By Tom Khabaza, Principal AI Consultant at Solidatus
Earlier this year, we kicked off a blog series on active metadata. In that first blog post, entitled From data to metadata to active metadata, I provided an overview of what it is and the challenges it addresses.
To recap, metadata is data about an organization’s data and systems, about its business structures, and about the relationships between them. How can such data be active? It is active when it is used to produce insight or recommendations in an automated fashion. Below I’ll use a very simple example to demonstrate the automation of insight with active metadata.
In this – the second of this ongoing four-part series – we expand on the subject to look at the role of metadata in organizations, and how dynamic visualization and inference across metadata are essential to provide an up-to-date picture of the business. This is active metadata, and it is fundamental to the well-being of organizations.
Let’s start with a look at metadata in the context of an organization.
An organization and its metadata
Imagine a simple commercial organization. It has operational departments for sales, production and other operations, and corresponding systems which record their function. Transactions from each of these systems are copied into an accounting system, and from there into a financial report. The systems and the flow of data between them are depicted in a metadata model below:
Metadata showing systems and information flow
Data quality is also metadata
Financial reports must be accurate, both because they are used by executives in decision-making, and because they are part of the public face of the company, enabling it to attract investment and comply with regulations. The quality of the data in all the systems which feed these reports are therefore monitored closely, in this example using a data quality metric “DQ”, a property of each metadata entity, is scored from 1 (very poor quality) to 10 (top quality). In the metadata view below, these DQ values are shown as tags; in this example all the data is of top quality (DQ 10). Assuming that data quality measurement is automatic, these values will be updated automatically on a regular basis.
Metrics showing top-quality data
Data quality flows through the organization
A data quality metric is calculated from the data in the system to which it applies, but such metrics will often assume that the data being fed into the system is correct. This means that upstream data quality problems can have an undetectable impact on downstream data quality, so it’s important for data quality monitoring to take account of data flowing between systems. The metadata view below indicates the flow of good-quality data by a green arrow, and the presence of good-quality data by a green box. Again, this view indicates that top-quality data is present throughout. Unlike the previous view, however, constructing this view requires inference across the metadata: an entity will be displayed as green not only if it contains top-quality data but also only if all its incoming connections are providing top-quality data. This is a more informative view that will show the propagation of data quality problems when they occur.

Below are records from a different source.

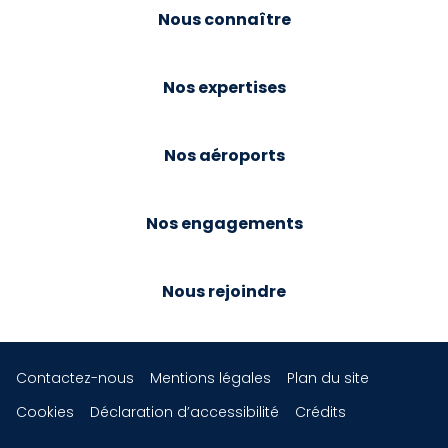
Nous connaître
Nos expertises
Nos aéroports
Nos engagements
Nous rejoindre
Contactez-nous
Mentions légales
Plan du site
Cookies
Déclaration d’accessibilité
Crédits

Every data flow is top-quality
Spotting local data quality problems
Now suppose that a data quality problem occurs in the operational systems: the data quality metric is reduced from 10 to 9. The data quality metrics view shows the problem clearly but does not show its consequences; local data quality metrics imply that everything is all right downstream from the problem.
A data quality problem shows up locally
Inferring data quality problems actively
However, the more dynamic view of data quality shows the problem immediately. The active, inferential nature of this metadata allows us to color data flows red if they may be carrying low-quality data, and the systems red if they may hold low-quality data as a result of upstream data quality problems.
Active metadata inference shows the flow of data quality problems
The downstream transmission of data quality problems is obvious in this view: the financial report cannot be trusted. This dynamic alert is the first step towards fixing the problem, but it goes further than that. An alert system of this kind means that, when no alert appears, the data and reports are trustworthy, an important attribute of data systems both for management decision-making and for regulatory compliance.
Active metadata, inference and dynamic insight
To sum up, it is important that an organization recognizes metadata to be dynamic in nature and that this is made easy to visualize and react accordingly. It’s not enough to hold static information about the qualities of our systems and data; we must also keep it up to date with automatic metadata-feeds, infer continuously the consequences of any changes, and make these consequences visible immediately. Here I have illustrated the consequences of this approach for data quality and trust in financial reporting, but the same principles apply in a wide variety of contexts.
Wherever data is used – which today is almost everywhere – active, dynamic, inferential metadata makes it more informative, trustworthy, controllable and, ultimately, governable. Active, inferential, visual metadata is essential for the well-governed organization.